Des chaussettes partout sur la scène, un homme seul au milieu, c’est Monsieur Butterfly version Patrick Massiah, pièce créée le 30 mai 2001 après une première lecture lors du festival Off d’Avignon en juillet 2000. « Le texte a été pour moi un coup de foudre littéraire, c’est une démarche d’acteur, impulsive ». Patrick Massiah avoue ne pouvoir bien jouer que des personnages qui lui plaisent et Howard Sears est de ceux- là : un clown désabusé accueille quatre enfants lourdement handicapés, d’abord pour l’argent, puis gagné par l’amour qu’il leur donne et qu’il reçoit en retour. « Je ne sais pas dire comment et pourquoi je me suis intéressé à ces enfants » explique Patrick Massiah. Sa sensibilité au handicap résulte probablement d’une douloureuse expérience personnelle, consécutive à un accident qui l’a fait résider quelques mois en centre de rééducation pour réparer « une jambe massacrée ». A force d’opérations et de volonté, il a récupéré l’usage de cette jambe qui se parfois rappelle à lui par quelques douleurs…
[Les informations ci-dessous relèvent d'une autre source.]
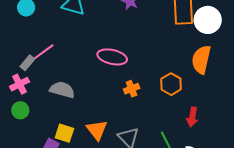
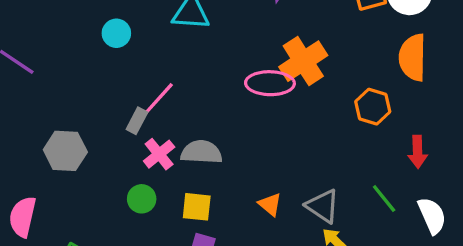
pink cross: (20, 84) -> (159, 154), moved
orange cross: (132, 89) -> (303, 61), moved, size x1.8
orange triangle: (97, 130) -> (270, 204), size x0.7
yellow square: (64, 133) -> (197, 207), moved

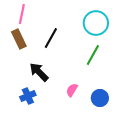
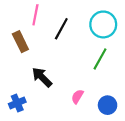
pink line: (22, 14) -> (35, 15), moved
black line: (51, 38) -> (61, 29), moved
blue cross: (28, 96) -> (17, 103), moved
Monsieur Butterfly a été écrit par le psychiatre Howard Buten, connu entre autres pour son livre « Quand j’avais cinq ans je m’ai tué » et le personnage du clown Buffo qu’il joue sur scène avec la troupe des Turbulents. Patrick Massiah a respecté le texte de Buten, sans rien changer à l’histoire, un texte qu’il juge simple mais dense. « Le sujet est grave, il est en prise avec l’actualité ».
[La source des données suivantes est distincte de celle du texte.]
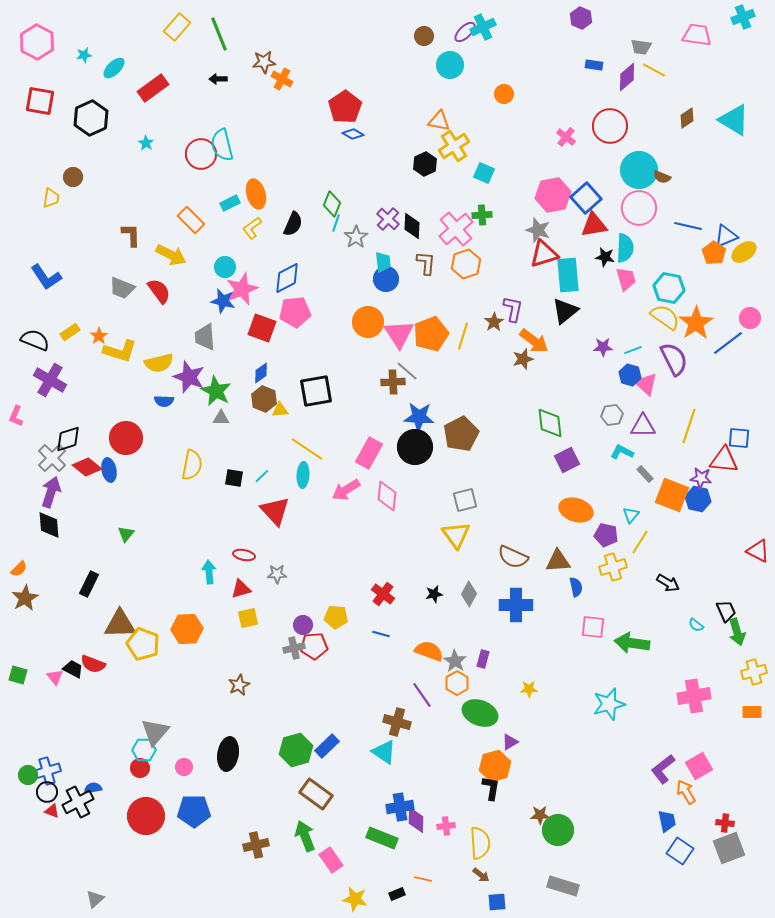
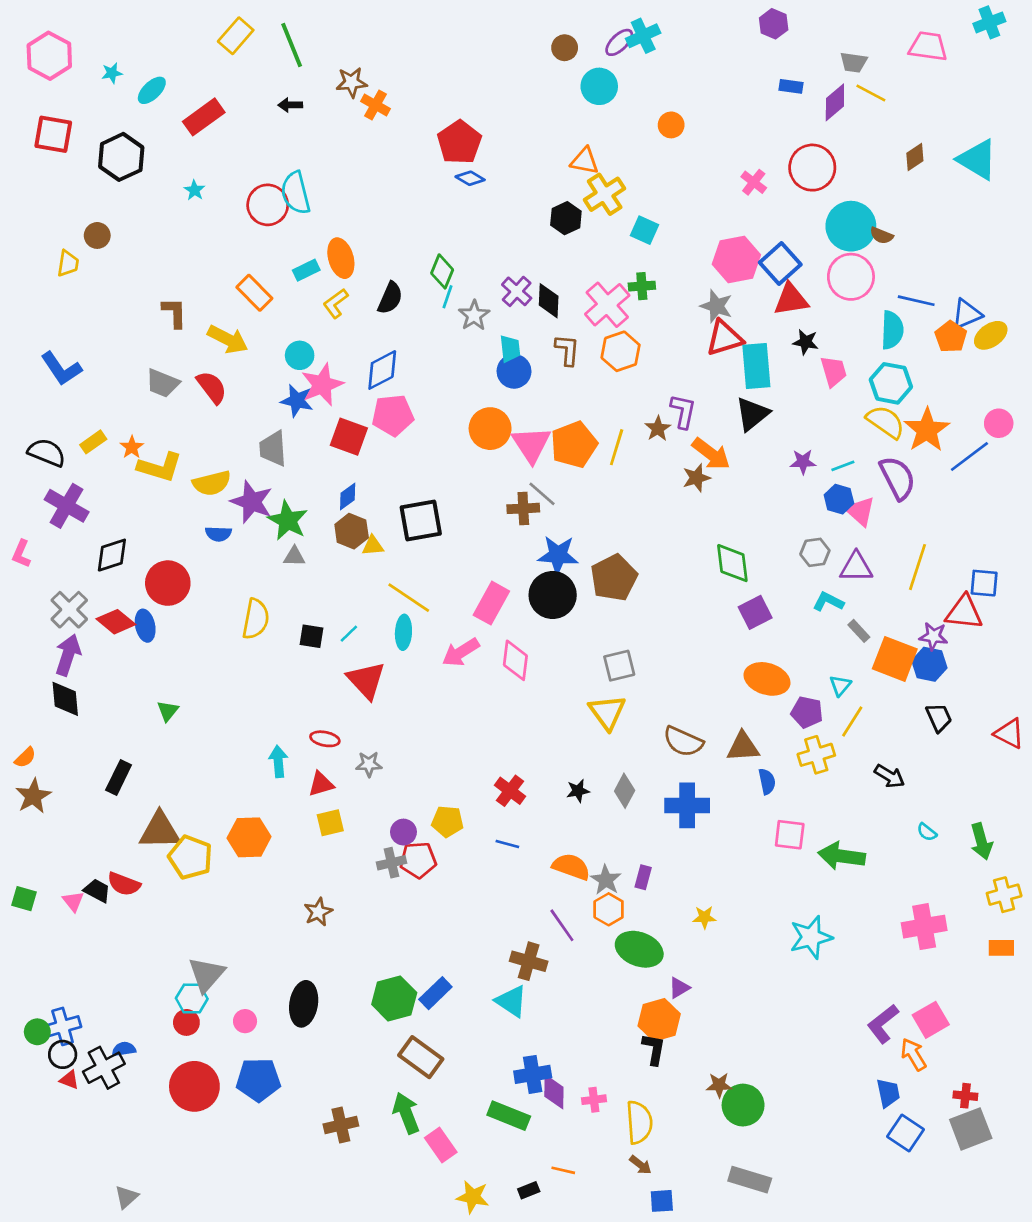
cyan semicircle: (625, 248) -> (892, 330), moved
black diamond: (68, 439) -> (112, 555), moved
black trapezoid: (726, 611) -> (939, 718), moved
Ce spectacle a eu trois vies pour l’instant : les représentations dans des théâtres, devant des jeunes collégiens ou lycéens avec une préparation pédagogique, dans établissements accueillant des personnes handicapées. « Là, je passe la journée avec les pensionnaires et je joue la pièce le soir. Par exemple, j’ai joué pour Ad’Apro qui forme des jeunes durant cinq ans. Quelques-uns sont montés sur scène, ils ont joué à mes côtés. Une vraie tendresse émane d’eux, une facilité à dire bonjour. Je cherche maintenant à jouer dans ces centres. Comme à l’hôpital d’Alise Sainte-Reine où le spectacle a été filmé en vidéo pour être diffusé en direct dans les chambres. Il y avait 300 personne dans la salle, avec des pappys qui commentaient l’action, on se serait cru dans un film! Les enfants, même si on les aime, on voit qu’ils sont handicapés. Je veux dédramatiser face au handicap et aux difficultés »…
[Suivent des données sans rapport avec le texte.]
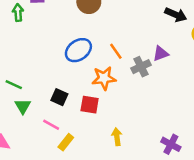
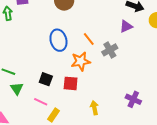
blue ellipse: (78, 50) -> (58, 40), turned -65
purple triangle: (161, 54) -> (126, 26), moved
purple cross: (171, 144) -> (133, 99), moved

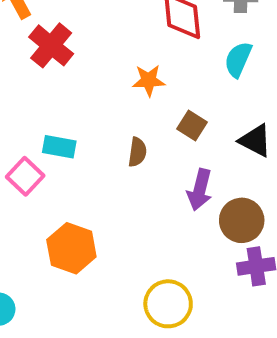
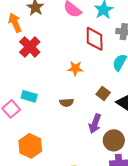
brown square: (192, 126) -> (103, 93), moved
brown semicircle: (137, 152) -> (67, 103), turned 72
« Je n’ai pas cherché à contacter les associations nationales. Récemment, j’avais proposé une représentation à l’Unafam (Union nationale des amis et familles de malades mentaux) à l’occasion de son congrès annuel mais les dirigeants ont refusé, estimant qu’il y avait trop de ‘quéquettes’ dans le texte ! « . En effet, les enfants accueillis par Howard Sears expriment leurs désirs et leurs frustrations d’une manière très réaliste. En revanche, les associations locales sont très réceptives, grâce au contact direct avec les parents, « les gens ». Le spectacle marche fort en tournées, les salles sont souvent pleines, les représentations suivies de discussions avec le public. « Qui est l’autiste, s’interroge Patrick Massiah, le malade mental ou l’amateur de musique techno un baladeur sur les oreilles ? J’ai essayé de m’éloigner du discours antipsychiatrique d’Howard Buten. Aucun professionnel se s’est senti attaqué. Je reste à ma place d’acteur, je ne suis ni soignant ni éducateur. Et en tant qu’acteur, le rôle d’Howard Sears m’apporte une sûreté supplémentaire ».

Laurent Lejard, novembre 2003.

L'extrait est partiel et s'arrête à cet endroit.